Наш знаменитый СМОГ взорвал изнутри всю московскую литературную жизнь. Так просто, без наказания кому полагается, без бдительного надзора над всеми, ни власти, ни кагэбешники оставить все это уже не могли. С молодыми надо было что-то делать, иначе – иначе мало ли чего можно от них еще ожидать? И так на Западе сколько о них пишут и говорят. Вся молодежь тянется к этим смогистам. Значит, прежде всего, надо взять всю пишущую молодежь под свой контроль. Для этого срочно учредили разные литературные секции при союзе писателей, непосредственно для молодых. Постановили – сделали. Но не назначать ведь руководить этими секциями кондовых своих литературных функционеров. Да к ним и на пушечный выстрел никто из молодежи не подойдет! Нужны – серьезные, уважаемые молодежью люди. Для такого дела даже известные своей принципиальностью и определенной позицией но отношению к режиму поэты годятся. А что? К ним и пойдут. Ну вот например – к Тарковскому. Предложило ему писательское начальство вести одну из секций. Тарковский взял да и согласился. И пишущая молодежь к нему не просто пришла – валом повалила. И плевать всем было на контроль и надзор. Поэзия – вот что было прежде всего и выше всего.

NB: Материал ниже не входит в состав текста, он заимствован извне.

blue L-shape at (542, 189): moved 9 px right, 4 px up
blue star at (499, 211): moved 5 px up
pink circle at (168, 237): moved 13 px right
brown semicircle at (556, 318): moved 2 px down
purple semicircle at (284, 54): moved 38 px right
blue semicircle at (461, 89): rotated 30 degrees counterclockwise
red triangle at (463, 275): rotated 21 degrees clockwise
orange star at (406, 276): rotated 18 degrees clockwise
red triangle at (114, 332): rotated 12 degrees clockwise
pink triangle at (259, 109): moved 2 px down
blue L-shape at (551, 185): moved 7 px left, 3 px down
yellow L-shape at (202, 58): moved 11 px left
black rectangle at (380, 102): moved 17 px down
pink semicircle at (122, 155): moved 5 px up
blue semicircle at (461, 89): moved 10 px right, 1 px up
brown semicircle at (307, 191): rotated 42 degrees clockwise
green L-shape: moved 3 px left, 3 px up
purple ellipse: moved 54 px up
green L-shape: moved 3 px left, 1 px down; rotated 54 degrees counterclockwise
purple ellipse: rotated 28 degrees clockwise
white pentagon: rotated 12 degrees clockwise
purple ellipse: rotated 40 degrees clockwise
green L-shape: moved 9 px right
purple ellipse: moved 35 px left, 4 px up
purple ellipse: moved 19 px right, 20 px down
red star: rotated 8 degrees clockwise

Арсений Александрович очень высоко ценил мои стихи. Это было – его, собственное, мнение. Это было – его суждение. Так он считал. Так и говорил.

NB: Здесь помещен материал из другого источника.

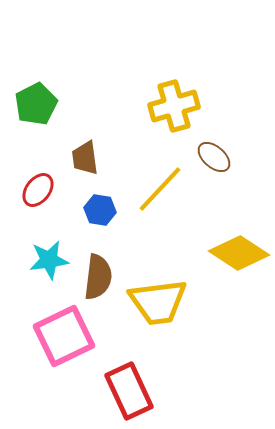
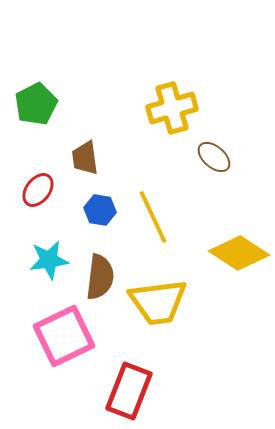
yellow cross: moved 2 px left, 2 px down
yellow line: moved 7 px left, 28 px down; rotated 68 degrees counterclockwise
brown semicircle: moved 2 px right
red rectangle: rotated 46 degrees clockwise
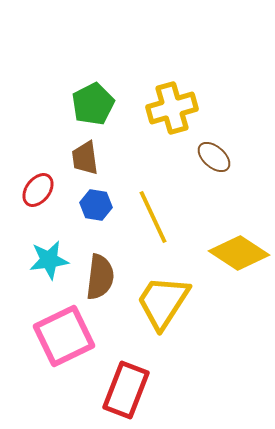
green pentagon: moved 57 px right
blue hexagon: moved 4 px left, 5 px up
yellow trapezoid: moved 5 px right; rotated 130 degrees clockwise
red rectangle: moved 3 px left, 1 px up
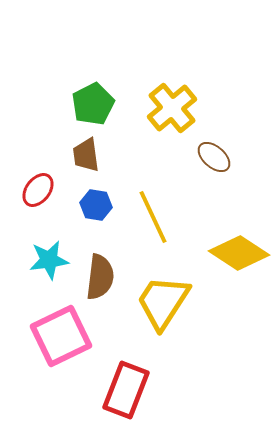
yellow cross: rotated 24 degrees counterclockwise
brown trapezoid: moved 1 px right, 3 px up
pink square: moved 3 px left
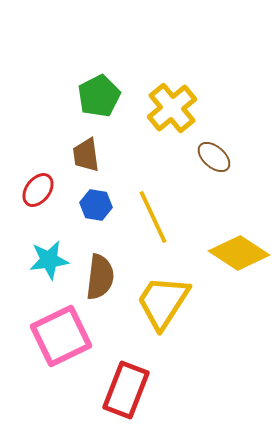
green pentagon: moved 6 px right, 8 px up
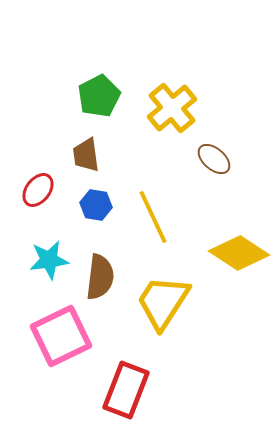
brown ellipse: moved 2 px down
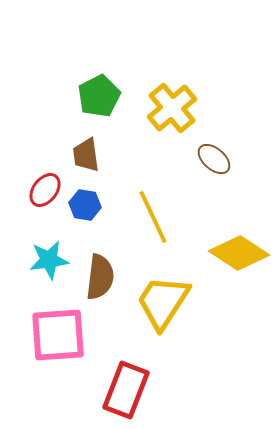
red ellipse: moved 7 px right
blue hexagon: moved 11 px left
pink square: moved 3 px left, 1 px up; rotated 22 degrees clockwise
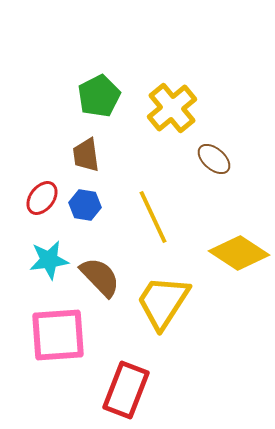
red ellipse: moved 3 px left, 8 px down
brown semicircle: rotated 51 degrees counterclockwise
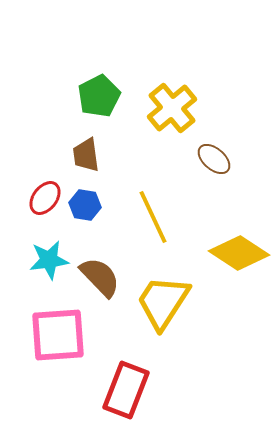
red ellipse: moved 3 px right
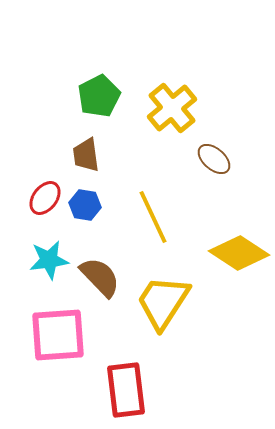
red rectangle: rotated 28 degrees counterclockwise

Еще тогда, в шестидесятых, мне самые разные люди, с разных сторон, имеющие хоть какое-то отношение к литературе, сами пишущие или просто любители, всегда присутствующие на поэтических сборищах, то по отдельности, то порой и сразу в несколько голосов, говорили – со значением, с придыханием, с закатыванием кверху глаз и прочими, подчеркивающими, видимо, по их понятиям, передаваемые ими слова ужимками, гримасами и речевыми эффектами, все твердили, твердили, кто – полушепотом, кто – нарочито громко, чтобы все вокруг услышали, – что вот, мол, Арсений Александрович Тарковский уж так ко мне серьезно относится, уж так обо мне хорошо всегда говорит, что это прямо сверхсобытие, да и только.

Всем известно было, что Тарковский, человек вообще сдержанный в проявлении своих эмоций, да к тому же и чрезвычайно скупой на похвалы, если не сказать больше, так вот просто, для красного словца, говорить, а тем паче хвалить кого-нибудь, никогда и ни за что не станет. Значит, есть, действительно есть что-то этакое в этом Алейникове, если Тарковский и тот расщедрился вдруг, перешел даже на всякие там высокие слова.

Надо заметить, что Тарковский, даже если ему очень нравилось что-то, чьи-нибудь стихи, допустим, не имел обыкновения говорить об этом в глаза. Не знаю, что им руководило. Быть может, усталость и горечь собственной судьбы сказывались. А может, и некоторая ревность иногда присутствовала. Не мне судить. При всем при том был он человеком исключительно благородным, к тому же и смелым, решительным, и, если уж надо было, говорил и в открытую собеседнику все, что о нем думает, плохое ли, хорошее ли.

Те слова, которые я сам когда-то, глаза в глаза, услышал от Арсения Александровича, дороги мне и поныне, да и всегда будут очень дороги.